4) The entire concept is highly stooped in OO. OO is not the perfect
paradigm and singletons allow designs to slightly exceed OO's restrictions.
Forcing everything into an OO purist POV is only good for OO purists. For
everyone else it is a hassle they don't want to deal with.

My final thoughts on the negative sides is that these particular users
should switch to entirely functional languages; they will probably be
happier without state of any kind.

Now, for the good points,

1) Careless use of singletons can result in a design that will not scale
across appdomains or complicated component designs and will certainly be a
cause for concern if your application may need to scale up and out at some
point.

2) Many uses of singletons are badly thought out. While configuration is one
I'm not entirely sure of(Trying to create a real linkup between
configuration instance independence and uniform configuration state without
a singleton or non-literal equivilent is a real mess, I've tried it), many
of the other ideas mentioned may well be badly designed.

3) Avoiding singletons(literal static ones and a single instance floating
all over the place) can free your code from locking and other threading
issues. That is a significant simpliciation in its own right.

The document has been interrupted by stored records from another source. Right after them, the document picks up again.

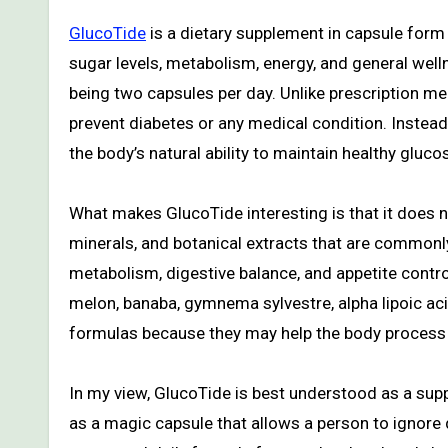
GlucoTide
is a dietary supplement in capsule form
sugar levels, metabolism, energy, and general welln
being two capsules per day. Unlike prescription med
prevent diabetes or any medical condition. Instead
the body’s natural ability to maintain healthy gluc
What makes GlucoTide interesting is that it does n
minerals, and botanical extracts that are commonl
metabolism, digestive balance, and appetite contr
melon, banaba, gymnema sylvestre, alpha lipoic aci
formulas because they may help the body process c
In my view, GlucoTide is best understood as a suppo
as a magic capsule that allows a person to ignore 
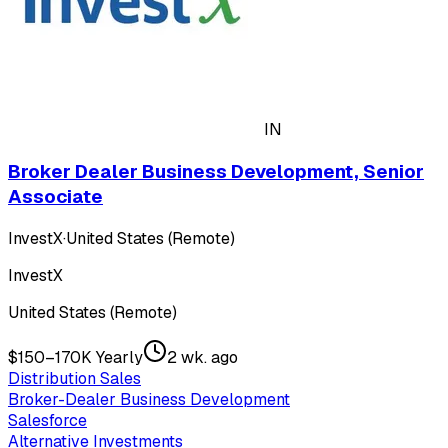
IN
Broker Dealer Business Development, Senior
Associate
InvestX
·
United States (Remote)
InvestX
United States (Remote)
$150–170K Yearly
2 wk. ago
Distribution Sales
Broker-Dealer Business Development
Salesforce
Alternative Investments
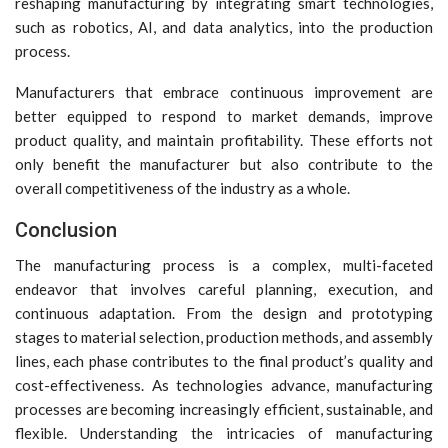
reshaping manufacturing by integrating smart technologies,
such as robotics, AI, and data analytics, into the production
process.
Manufacturers that embrace continuous improvement are
better equipped to respond to market demands, improve
product quality, and maintain profitability. These efforts not
only benefit the manufacturer but also contribute to the
overall competitiveness of the industry as a whole.
Conclusion
The manufacturing process is a complex, multi-faceted
endeavor that involves careful planning, execution, and
continuous adaptation. From the design and prototyping
stages to material selection, production methods, and assembly
lines, each phase contributes to the final product’s quality and
cost-effectiveness. As technologies advance, manufacturing
processes are becoming increasingly efficient, sustainable, and
flexible. Understanding the intricacies of manufacturing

4) Emphasising factories instead of generic static singletons is a good
idea. The trouble is how to locate factories and how to avoid turning
factories into singleton machines, but that is well beyond the scope of this
discussion.

For the good side, there are certainly good arguments, just not nessecerily
enough to entirely drop the pattern. I do see potential flexibility issues
with singletons and prefer to use service providers when possible, there
simply isnt' any kind of infrastructure available to avoid the use of
singletons without going to extreme ends to provide rarely used
functionality within a component architecture(such as dynamic component to
component discovery and communication). I'm left wondering which is worse, a
tough to test singleton or an easy to test but mostly unnessecery cross
service communication system.

But then that too is well out of the scope of this post. I'd probably have
to spend several hours designing and considering such a system before I
could say which way my mind would end up.
 
N

Nick Malik

Our common ground appears to be that it would be OK for an author of a
useful technical article (specifically Jon's article on Singletons) to have
a link to a seperate page where the controversy about Singletons could be
discussed as a seperate topic.

Would you agree?

I appreciate the discussion. I really do. And I thank you for the time
you'ved dedicated to discussing this topic. However, I am very stretched
for time these days and I expect that my participation will be low between
now and, oh, November 3rd...

--- Nick
 
D

Daniel O'Connell [C# MVP]

Nick Malik said:
Our common ground appears to be that it would be OK for an author of a
useful technical article (specifically Jon's article on Singletons) to
have
a link to a seperate page where the controversy about Singletons could be
discussed as a seperate topic.

Would you agree?

Yes, as long as the joining article isn't written strictly with the intent
of discrediting singletons, in this case. It should let the user make up
their own mind as much as possible.
I appreciate the discussion. I really do. And I thank you for the time
you'ved dedicated to discussing this topic. However, I am very stretched
for time these days and I expect that my participation will be low between
now and, oh, November 3rd...
Yes, yes, that happens, ;).

Anyway, as has been mentioned, the discussion benefits everyone. I imagine
there were others beyond you, me, and Jon reading this article.